_Assignment:_ Copy the entries below word for word, minus the pictures.

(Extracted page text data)
#####

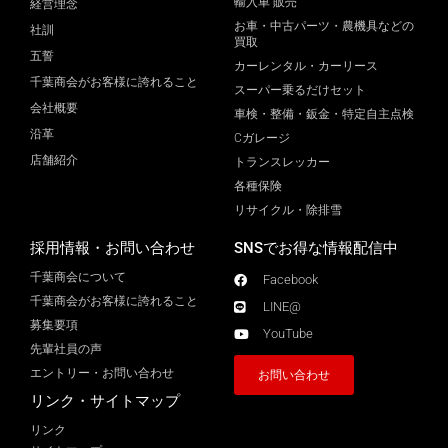
輸入車 販売
経営理念
お車・中古パーツ・農機具などの
社訓
買取
五誓
カーレンタル・カーリース
千葉商会がお客様に誇れること
スーパー乗るだけセット
会社概要
車検・整備・鈑金・特定自主点検
沿革
Cガレージ
店舗紹介
トランスレッカー
各種保険
リサイクル・除排雪
採用情報・お問い合わせ
SNSでお得な情報配信中
千葉商会について
Facebook
千葉商会がお客様に誇れること​
LINE@
募集要項
YouTube
先輩社員の声
エントリー・お問い合わせ
お問い合わせ
リンク・サイトマップ
リンク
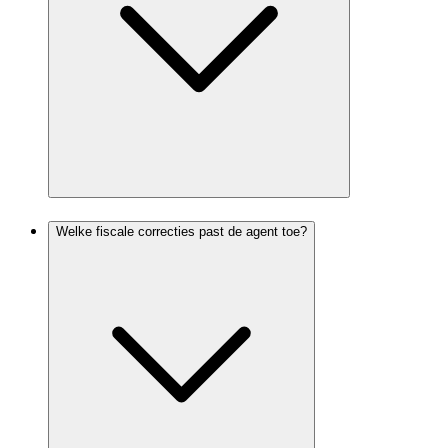
Welke fiscale correcties past de agent toe?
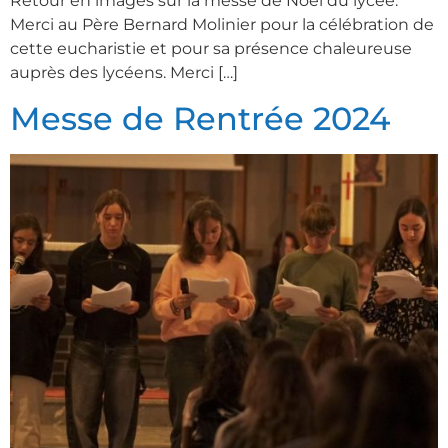
Retour en images sur la messe de Noël du lycée.
Merci au Père Bernard Molinier pour la célébration de
cette eucharistie et pour sa présence chaleureuse
auprès des lycéens. Merci […]
Messe de Rentrée 2024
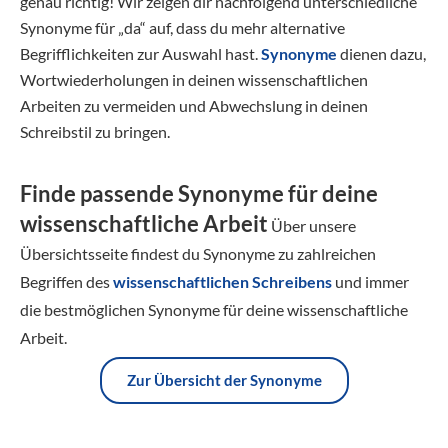
genau richtig! Wir zeigen dir nachfolgend unterschiedliche
Synonyme für „da“ auf, dass du mehr alternative
Begrifflichkeiten zur Auswahl hast.
Synonyme
dienen dazu,
Wortwiederholungen in deinen wissenschaftlichen
Arbeiten zu vermeiden und Abwechslung in deinen
Schreibstil zu bringen.
Finde passende Synonyme für deine
wissenschaftliche Arbeit
Über unsere
Übersichtsseite findest du Synonyme zu zahlreichen
Begriffen des
wissenschaftlichen Schreibens
und immer
die bestmöglichen Synonyme für deine wissenschaftliche
Arbeit.
Zur Übersicht der Synonyme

#####

_Answer to this problem:_
輸入車 販売
経営理念
お車・中古パーツ・農機具などの
社訓
買取
五誓
カーレンタル・カーリース
千葉商会がお客様に誇れること
スーパー乗るだけセット
会社概要
車検・整備・鈑金・特定自主点検
沿革
Cガレージ
店舗紹介
トランスレッカー
各種保険
リサイクル・除排雪
採用情報・お問い合わせ
SNSでお得な情報配信中
千葉商会について
Facebook
千葉商会がお客様に誇れること​
LINE@
募集要項
YouTube
先輩社員の声
エントリー・お問い合わせ
お問い合わせ
リンク・サイトマップ
リンク
Welke fiscale correcties past de agent toe?
Retour en images sur la messe de Noël du lycée.
Merci au Père Bernard Molinier pour la célébration de
cette eucharistie et pour sa présence chaleureuse
auprès des lycéens. Merci […]
Messe de Rentrée 2024
genau richtig! Wir zeigen dir nachfolgend unterschiedliche
Synonyme für „da“ auf, dass du mehr alternative
Begrifflichkeiten zur Auswahl hast.
Synonyme
dienen dazu,
Wortwiederholungen in deinen wissenschaftlichen
Arbeiten zu vermeiden und Abwechslung in deinen
Schreibstil zu bringen.
Finde passende Synonyme für deine
wissenschaftliche Arbeit
Über unsere
Übersichtsseite findest du Synonyme zu zahlreichen
Begriffen des
wissenschaftlichen Schreibens
und immer
die bestmöglichen Synonyme für deine wissenschaftliche
Arbeit.
Zur Übersicht der Synonyme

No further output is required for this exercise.